Ischemic stroke with accompanying atrial fibrillation was associated with reduced survival and functional status
ACP J Club. 1997 Mar-Apr;126:47. doi:10.7326/ACPJC-1997-126-2-047
Lin HJ, Wolf PA, Kelly-Hayes M, et al. Stroke severity in atrial fibrillation. The Framingham Study. Stroke. 1996 Oct;27:1760-4.
To determine whether ischemic stroke severity and mortality are greater in patients who also have atrial fibrillation.
Inception cohort followed for 30 days to 1 year after ischemic stroke.
Framingham, Massachusetts, USA.
5070 men and women between 30 and 64 years of age who were free of cardiovascular disease, including stroke, at study entry. During > 40 years of follow-up, 508 patients (57% women) had an initial ischemic stroke, and 104 (20%) of these patients had accompanying atrial fibrillation.
Assessment of prognostic factors
At each biennial appointment, physical examinations and laboratory tests, including 12-lead electrocardiography (ECG), were done, and risk factors for cardiovascular diseases were evaluated. Atrial fibrillation was identified at the biennial evaluation or during interim hospitalizations or outside examinations. Onset of atrial fibrillation was defined as the time of the first documentation on ECG.
Main outcome measures
Stroke severity (rated as none, mild, moderate, severe, or fatal), 30-day and 1-year mortality, stroke recurrence, and functional status indicated by the Barthel index (100-point range).
Stroke severity was more likely to be severe or fatal in patients with atrial fibrillation than in those without atrial fibrillation (39% vs 28%, P = 0.048). 30-day mortality was greater in patients who had a stroke and atrial fibrillation than in those who had a stroke but no atrial fibrillation (25% vs 14%). In multivariate analysis adjusting for age, coronary heart disease, and cigarette smoking, the odds ratio for 30-day mortality in patients with stroke and atrial fibrillation was 1.84 (95% CI 1.04 to 3.27, P = 0.036). Follow-up beyond 30 days after the initial stroke was available for 150 patients, including 30 with associated atrial fibrillation. By 1 year follow-up, 63% of the patients with atrial fibrillation had died and 23% had a stroke recurrence compared with 34% and 8%, respectively, of those without atrial fibrillation (P < 0.001 for both comparisons). Patients with atrial fibrillation also had worse mean scores on the Barthel index than did those without atrial fibrillation (46 vs 79, P = 0.003, at 6 mo after stroke).
Patients who had an ischemic stroke with accompanying atrial fibrillation had higher mortality, graver stroke severity, more recurrences, and poorer functional status than those without atrial fibrillation.

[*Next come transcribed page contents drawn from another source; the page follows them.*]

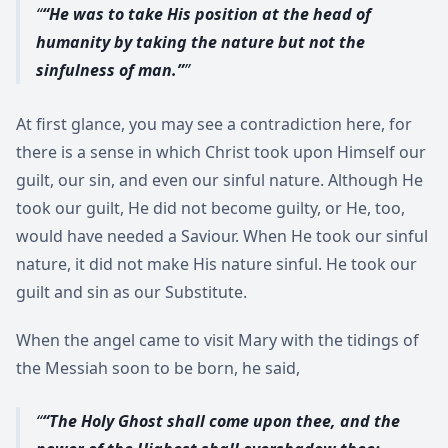
“He was to take His position at the head of
humanity by taking the nature but not the
sinfulness of man.”
At first glance, you may see a contradiction here, for
there is a sense in which Christ took upon Himself our
guilt, our sin, and even our sinful nature. Although He
took our guilt, He did not become guilty, or He, too,
would have needed a Saviour. When He took our sinful
nature, it did not make His nature sinful. He took our
guilt and sin as our Substitute.
When the angel came to visit Mary with the tidings of
the Messiah soon to be born, he said,
“The Holy Ghost shall come upon thee, and the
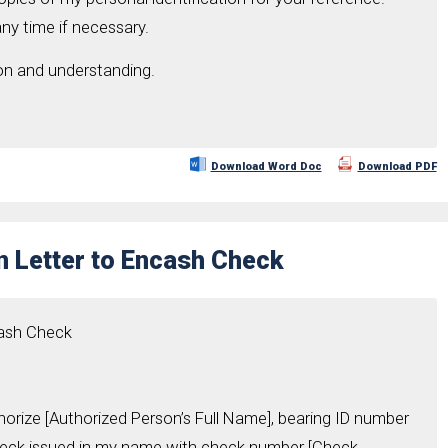
ny time if necessary.
on and understanding.
Download Word Doc
Download PDF
n Letter to Encash Check
cash Check
thorize [Authorized Person’s Full Name], bearing ID number
heck issued in my name with check number [Check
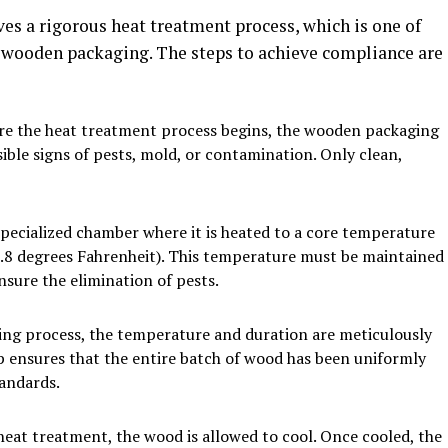
es a rigorous heat treatment process, which is one of
 wooden packaging. The steps to achieve compliance are
re the heat treatment process begins, the wooden packaging
sible signs of pests, mold, or contamination. Only clean,
specialized chamber where it is heated to a core temperature
32.8 degrees Fahrenheit). This temperature must be maintained
sure the elimination of pests.
ng process, the temperature and duration are meticulously
p ensures that the entire batch of wood has been uniformly
tandards.
eat treatment, the wood is allowed to cool. Once cooled, the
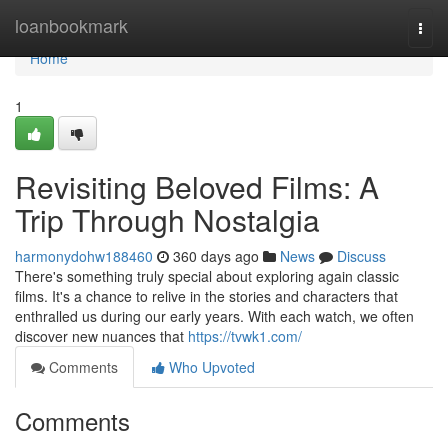
Home
loanbookmark
Togg
navi
Home
1
Revisiting Beloved Films: A
Trip Through Nostalgia
harmonydohw188460
360 days ago
News
Discuss
There's something truly special about exploring again classic
films. It's a chance to relive in the stories and characters that
enthralled us during our early years. With each watch, we often
discover new nuances that
https://tvwk1.com/
Comments
Who Upvoted
Comments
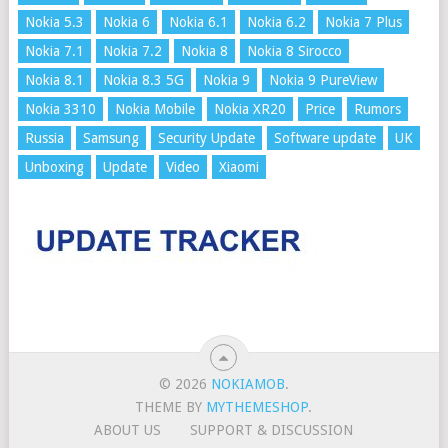
Nokia 5.3
Nokia 6
Nokia 6.1
Nokia 6.2
Nokia 7 Plus
Nokia 7.1
Nokia 7.2
Nokia 8
Nokia 8 Sirocco
Nokia 8.1
Nokia 8.3 5G
Nokia 9
Nokia 9 PureView
Nokia 3310
Nokia Mobile
Nokia XR20
Price
Rumors
Russia
Samsung
Security Update
Software update
UK
Unboxing
Update
Video
Xiaomi
© 2026
NOKIAMOB
.
THEME BY
MYTHEMESHOP
.
ABOUT US
SUPPORT & DISCUSSION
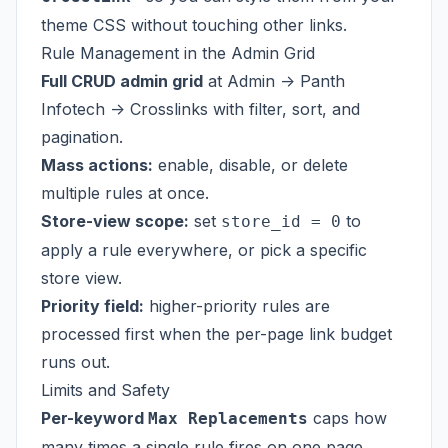
theme CSS without touching other links.
Rule Management in the Admin Grid
Full CRUD admin grid
at Admin -> Panth
Infotech -> Crosslinks with filter, sort, and
pagination.
Mass actions:
enable, disable, or delete
multiple rules at once.
Store-view scope:
set
to
store_id = 0
apply a rule everywhere, or pick a specific
store view.
Priority field:
higher-priority rules are
processed first when the per-page link budget
runs out.
Limits and Safety
Per-keyword
caps how
Max Replacements
many times a single rule fires on one page.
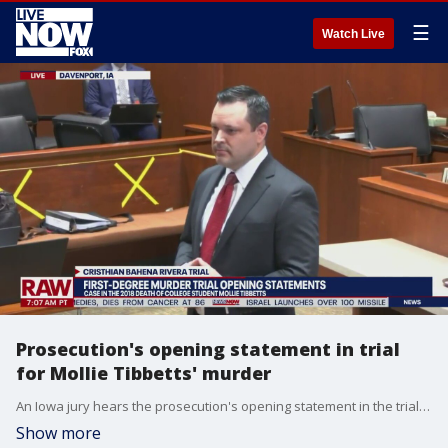
☰
Watch Live
Prosecution's opening statement in trial
for Mollie Tibbetts' murder
An Iowa jury hears the prosecution's opening statement in the trial of Cristhian Bahena Rivera, who is accused of killing Mollie Tibbets in 2018. The defense opted to defer their opening statement to the conclusion of the state's case.
Show more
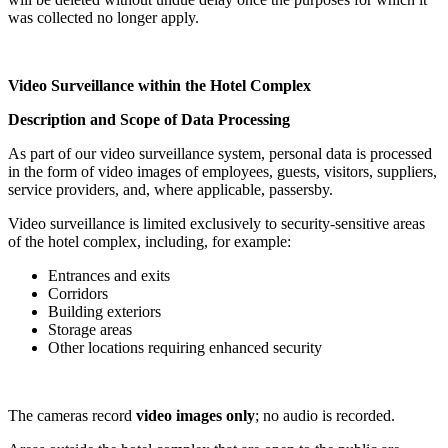
was collected no longer apply.
Video Surveillance within the Hotel Complex
Description and Scope of Data Processing
As part of our video surveillance system, personal data is processed
in the form of video images of employees, guests, visitors, suppliers,
service providers, and, where applicable, passersby.
Video surveillance is limited exclusively to security-sensitive areas
of the hotel complex, including, for example:
Entrances and exits
Corridors
Building exteriors
Storage areas
Other locations requiring enhanced security
The cameras record
video images only
; no audio is recorded.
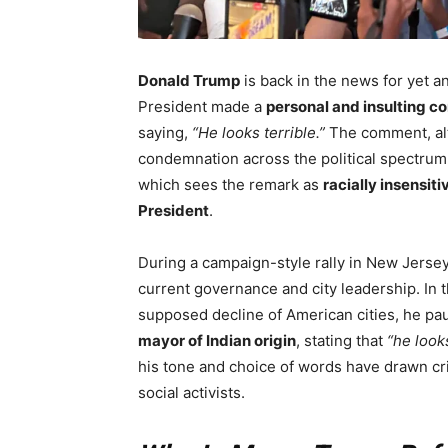
Donald Trump
is back in the news for yet a
President made a
personal and insulting 
saying,
“He looks terrible.”
The comment, alt
condemnation across the political spectrum
which sees the remark as
racially insensiti
President
.
During a campaign-style rally in New Jerse
current governance and city leadership. In 
supposed decline of American cities, he 
mayor of Indian origin
, stating that
“he looks
his tone and choice of words have drawn cri
social activists.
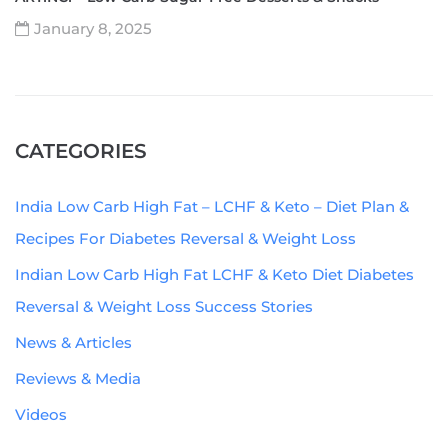
January 8, 2025
CATEGORIES
India Low Carb High Fat – LCHF & Keto – Diet Plan &
Recipes For Diabetes Reversal & Weight Loss
Indian Low Carb High Fat LCHF & Keto Diet Diabetes
Reversal & Weight Loss Success Stories
News & Articles
Reviews & Media
Videos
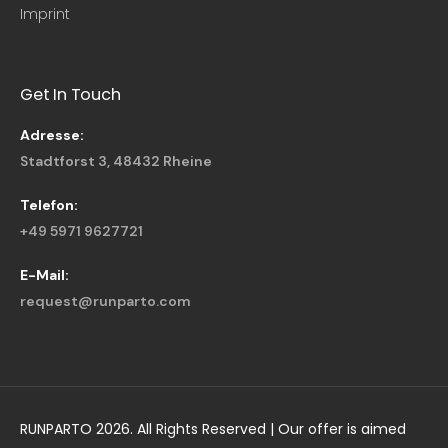
Imprint
Get In Touch
Adresse:
Stadtforst 3, 48432 Rheine
Telefon:
+49 5971 9627721
E-Mail:
request@runparto.com
RUNPARTO 2026. All Rights Reserved | Our offer is aimed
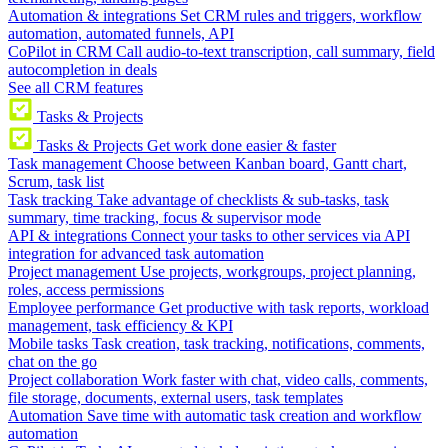
Automation & integrations
Set CRM rules and triggers, workflow
automation, automated funnels, API
CoPilot in CRM
Call audio-to-text transcription, call summary, field
autocompletion in deals
See all CRM features
Tasks & Projects
Tasks & Projects
Get work done easier & faster
Task management
Choose between Kanban board, Gantt chart,
Scrum, task list
Task tracking
Take advantage of checklists & sub-tasks, task
summary, time tracking, focus & supervisor mode
API & integrations
Connect your tasks to other services via API
integration for advanced task automation
Project management
Use projects, workgroups, project planning,
roles, access permissions
Employee performance
Get productive with task reports, workload
management, task efficiency & KPI
Mobile tasks
Task creation, task tracking, notifications, comments,
chat on the go
Project collaboration
Work faster with chat, video calls, comments,
file storage, documents, external users, task templates
Automation
Save time with automatic task creation and workflow
automation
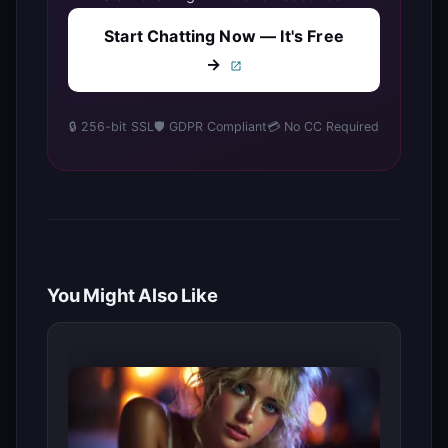
Start Chatting Now — It's Free
→
🔒 256-bit SSL
🛡️ GDPR Compliant
💳 No CC Required
You Might Also Like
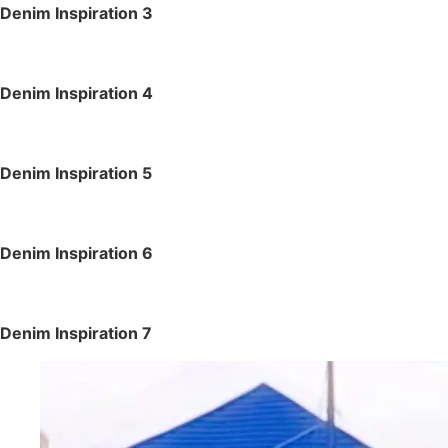
Denim Inspiration 3
Denim Inspiration 4
Denim Inspiration 5
Denim Inspiration 6
Denim Inspiration 7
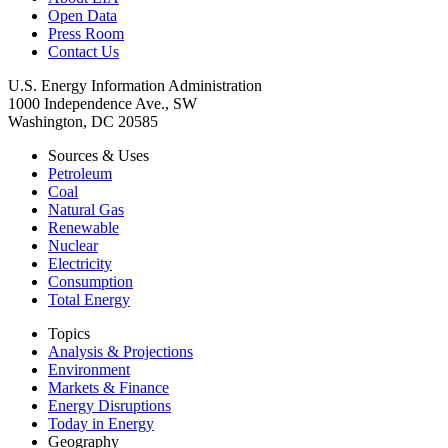
Open Data
Press Room
Contact Us
U.S. Energy Information Administration
1000 Independence Ave., SW
Washington, DC 20585
Sources & Uses
Petroleum
Coal
Natural Gas
Renewable
Nuclear
Electricity
Consumption
Total Energy
Topics
Analysis & Projections
Environment
Markets & Finance
Energy Disruptions
Today in Energy
Geography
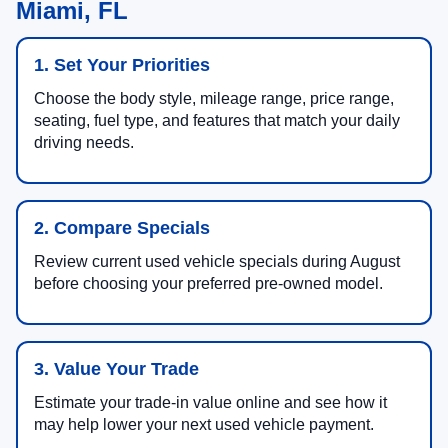
Miami, FL
1. Set Your Priorities
Choose the body style, mileage range, price range,
seating, fuel type, and features that match your daily
driving needs.
2. Compare Specials
Review current used vehicle specials during August
before choosing your preferred pre-owned model.
3. Value Your Trade
Estimate your trade-in value online and see how it
may help lower your next used vehicle payment.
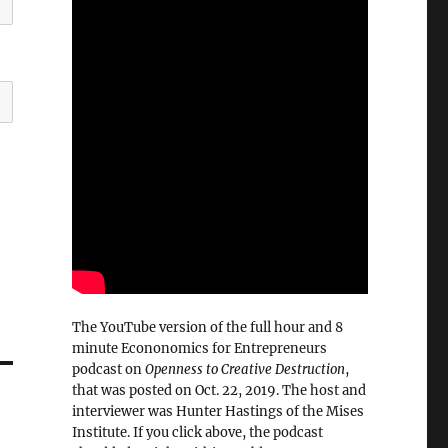
The YouTube version of the full hour and 8
minute Econonomics for Entrepreneurs
podcast on
Openness to Creative Destruction
,
that was posted on Oct. 22, 2019. The host and
interviewer was Hunter Hastings of the Mises
Institute. If you click above, the podcast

Source of funding: National Institutes of Health.
For article reprint: Dr. P.A. Wolf, Department of Neurology, Boston University School of Medicine, 80 East Concord Street, B-608, Boston, MA 02118, USA.
The Framingham Study was the first methodologically sound trial to show that atrial fibrillation is a major risk factor for stroke (1). The risk for stroke was shown to be 5% annually in patients with chronic atrial fibrillation. This risk is considerably higher soon after the onset of atrial fibrillation (2). The report by Lin and colleagues extends the findings of earlier reports and shows the high risk for disabling or fatal strokes and stroke recurrence in patients with atrial fibrillation.
A pooled analysis of 5 primary prevention trials of anticoagulation in atrial fibrillation showed that anticoagulation reduced the annual risk for stroke from 4.5% to 1.5%, a relative risk reduction of 68% (3). The risk for bleeding was minimally increased in patients who received anti-coagulation to an international normalized ratio (INR) of 2 to 3. In a secondary prevention trial, the annual risk for recurrent stroke in patients with atrial fibrillation and transient ischemic attacks or minor stroke was reduced from 12% to 4%, a relative risk reduction of 66% (4).
Because strokes in patients with atrial fibrillation are more likely to be severely disabling or lethal, prevention with warfarin anticoagulation should be strongly encouraged. Recent data showed that only 32% of all patients with atrial fibrillation and only 19% of patients > 80 years of age (who are at the greatest risk for stroke) received warfarin anticoagulation in 1992 and 1993 (5).
Based on current knowledge, it is strongly recommended that long-term warfarin therapy (INR 2 to 3) be given to all patients > 65 years of age who can be safely anticoagulated. Warfarin should also be given to patients < 65 years if they have had previous transient ischemic attacks or strokes or if they have hypertension, diabetes, or other cardiovascular disease.